With a multi-topic question, the system may retrieve only part of what is relevant. The result may look coherent but still be incomplete.

“In legal AI,” Barillot notes, “you cannot verify answers in the same way you might verify a financial calculation or a piece of code. You need a way to assess whether the system is actually operating within the right context.”

 From research to practical control

This is where the research becomes practical.

By examining how the retrieved documents are grouped, the system can estimate whether it is dealing with an ambiguous request or a multi-topic one. It can detect when it is operating in a coherent area of meaning, and when it is sitting between different themes.

Importantly, this pattern appears consistently across different AI models. It is not specific to one provider or one architecture. That suggests ambiguity is not a technical quirk. It is a structural feature of how meaning is represented in embedding models

The implications are significant.

If a system can detect ambiguity, it does not have to follow a fixed set of rules. It can adjust how many documents it retrieves. It can broaden its search when a question spans multiple topics. Or, in some cases, it can pause and ask the user for clarification.

“In some situations,” Barillot says, “the correct response is not to retrieve more information. It is to go back to the user and ask for more detail.”

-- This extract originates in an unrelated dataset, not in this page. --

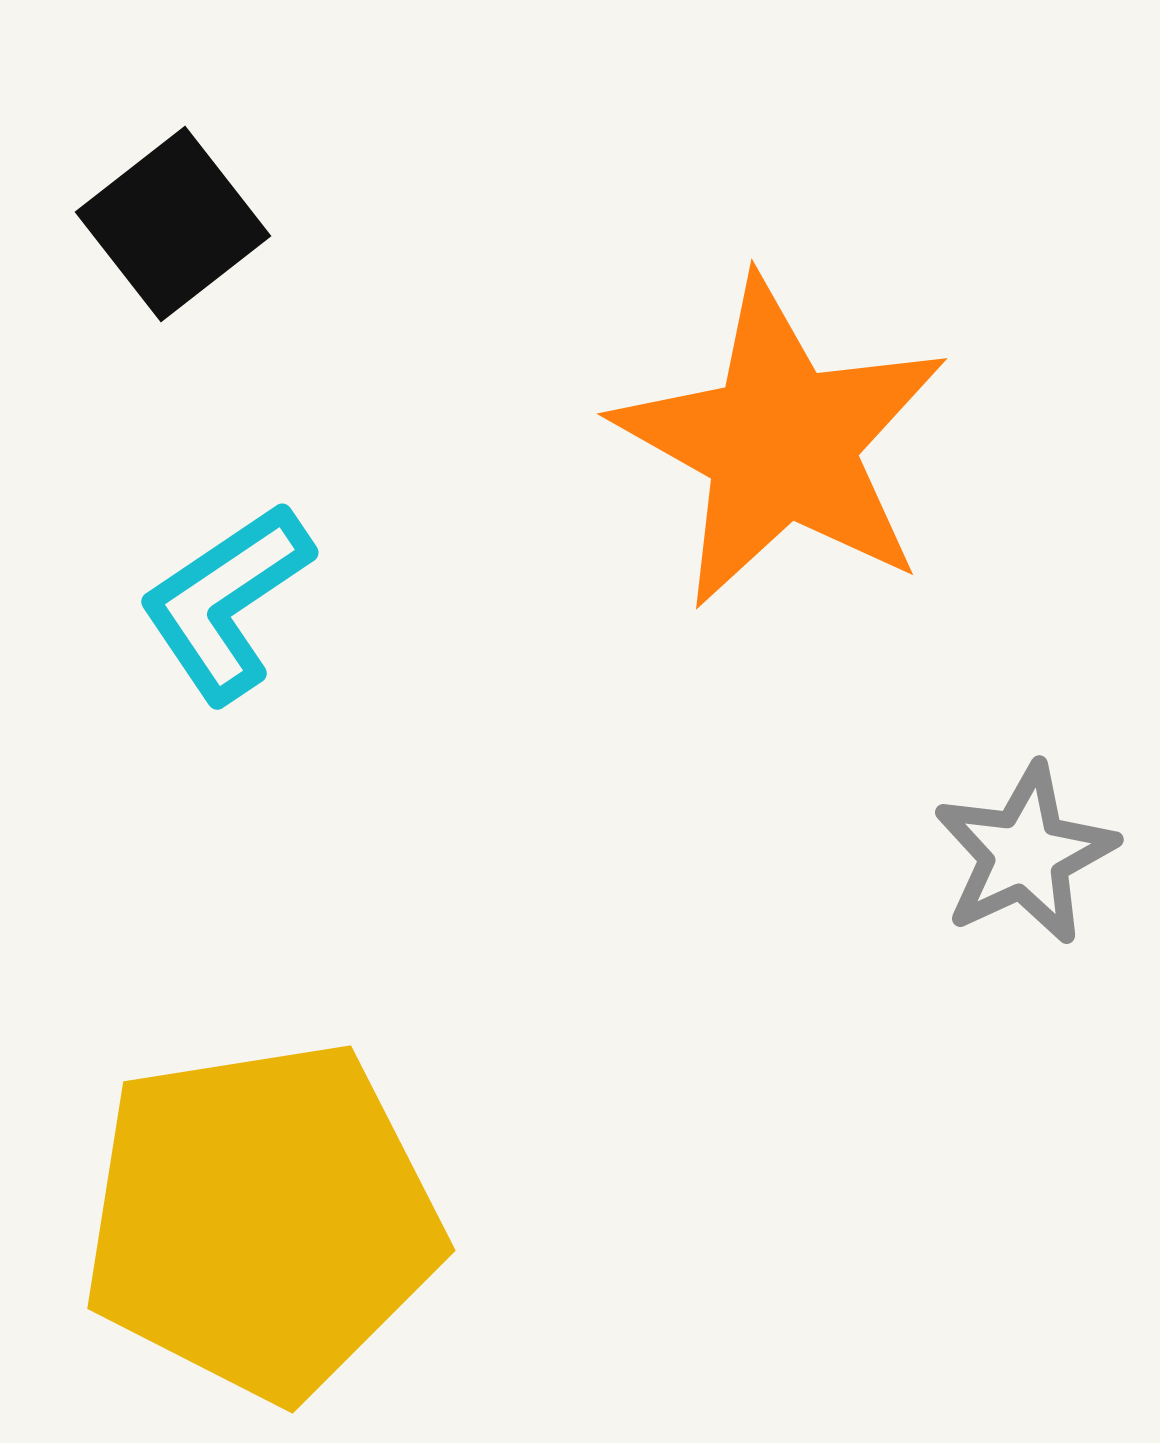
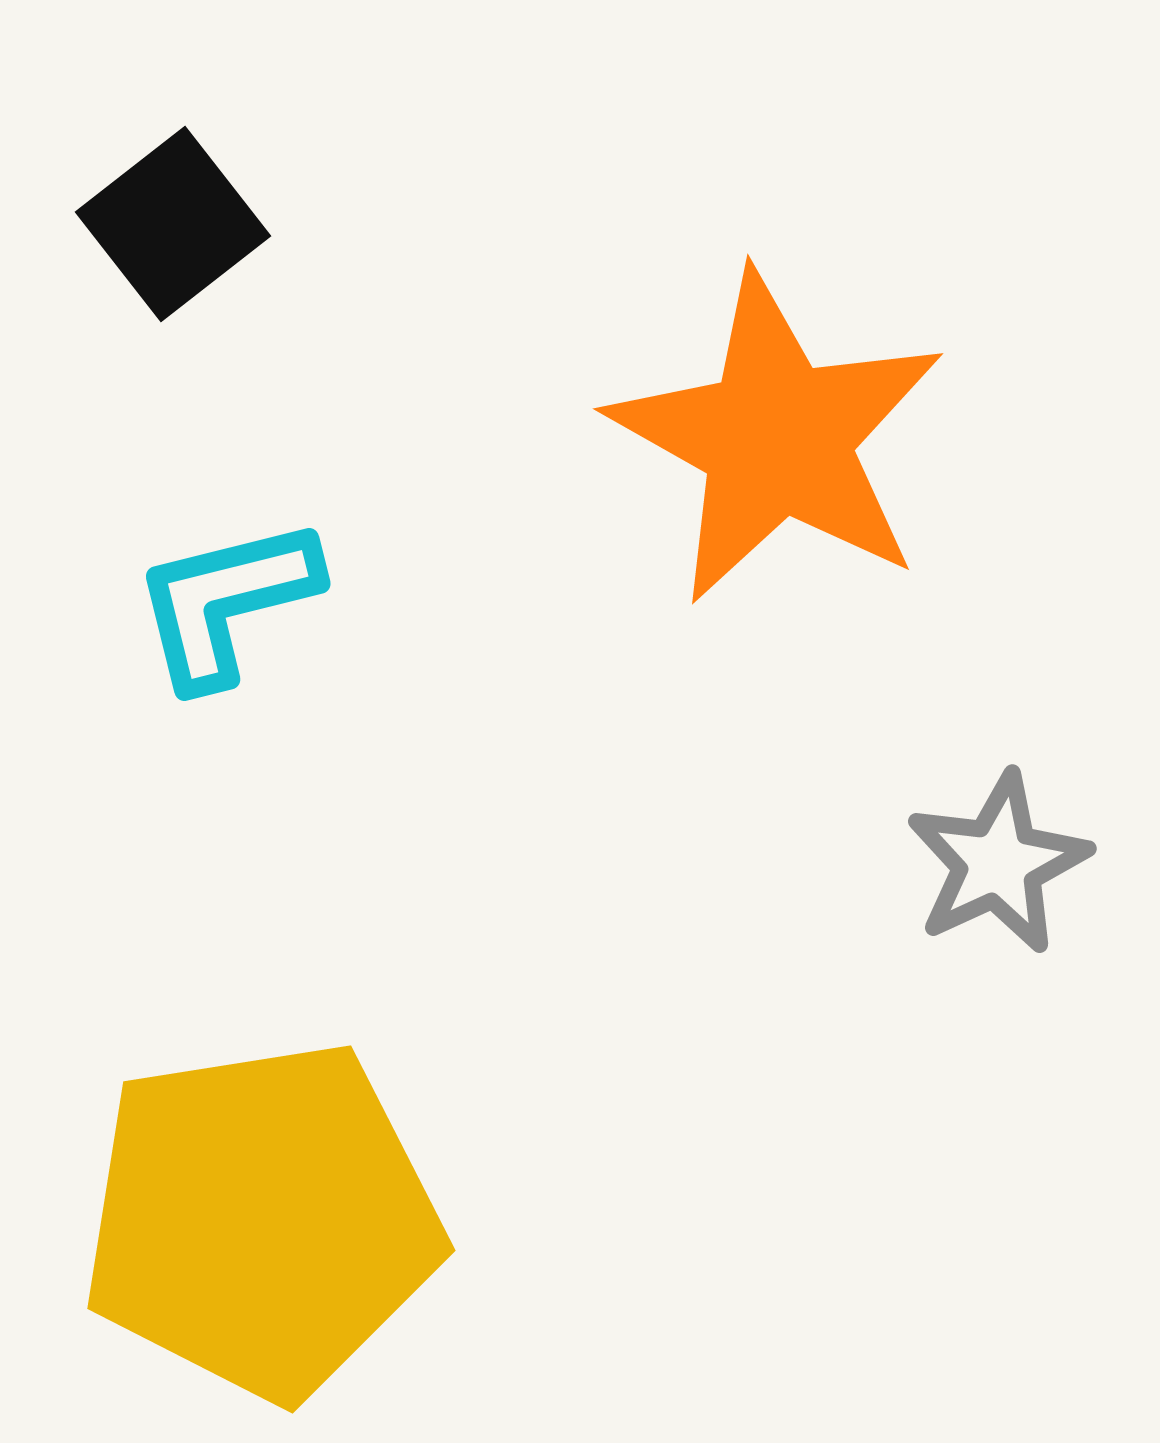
orange star: moved 4 px left, 5 px up
cyan L-shape: rotated 20 degrees clockwise
gray star: moved 27 px left, 9 px down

Instead of assuming every question is well formed, the system becomes capable of recognising its own uncertainty.

Why this matters for legal AI

For Avantia, this matters because legal workflows frequently involve layered instructions and overlapping regulatory domains. In areas such as contract review, investor onboarding, and transaction-level KYC, ambiguity is common rather than exceptional.

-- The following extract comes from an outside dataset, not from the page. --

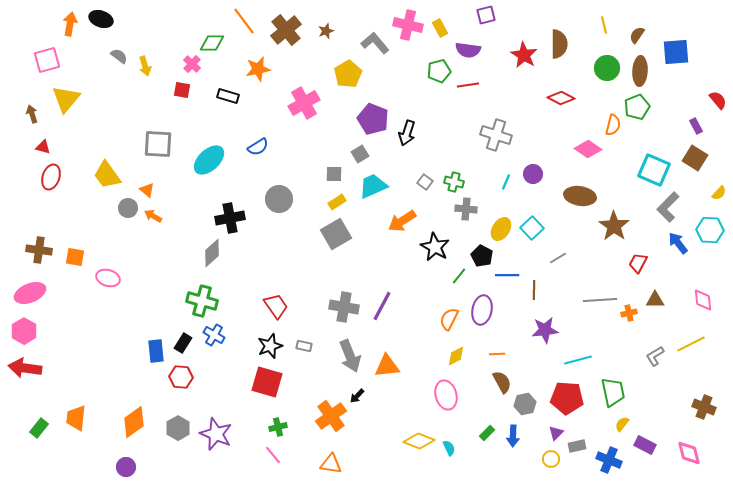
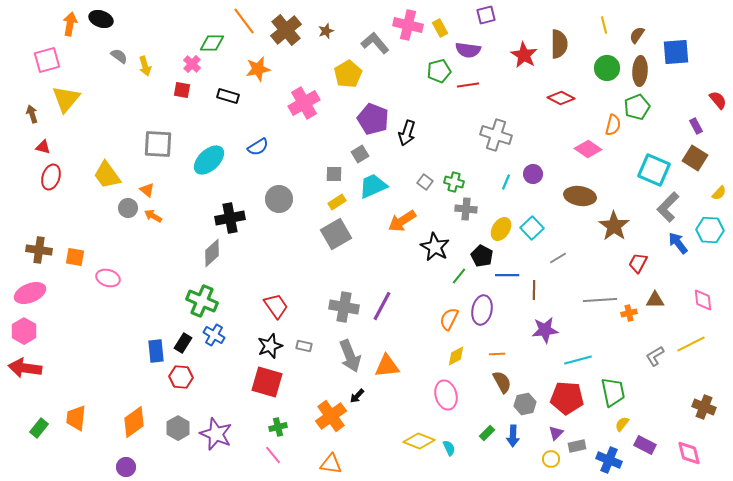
green cross at (202, 301): rotated 8 degrees clockwise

The goal is not to replace existing retrieval systems. It is to strengthen them.

“The foundation works,” Barillot explains. “This is about adding a verification layer. It allows us to handle exceptions more intelligently.”

In practical terms, that means building AI systems that do not just search, but evaluate the quality of their own search before generating an answer.

As AI becomes more embedded in regulated environments, reliability becomes the defining issue. Precision is not just about ranking documents correctly. It is about recognising when the system lacks sufficient clarity to proceed safely.

Barillot sees this as part of a broader evolution in enterprise AI.

“We now have a structured way to measure ambiguity,” he says. “The next step is applying that insight in production systems, where uncertainty is operational, not theoretical.”

The strategic takeaway

For legal and compliance leaders assessing AI tools, the message is clear.

Similarity alone is not enough.

The next generation of legal AI will not simply retrieve information faster. It will understand when it is uncertain, adapt its behaviour, and, where necessary, ask for clarification.

In regulated environments, that shift is not technical detail. It is the difference between automation and trusted autonomy.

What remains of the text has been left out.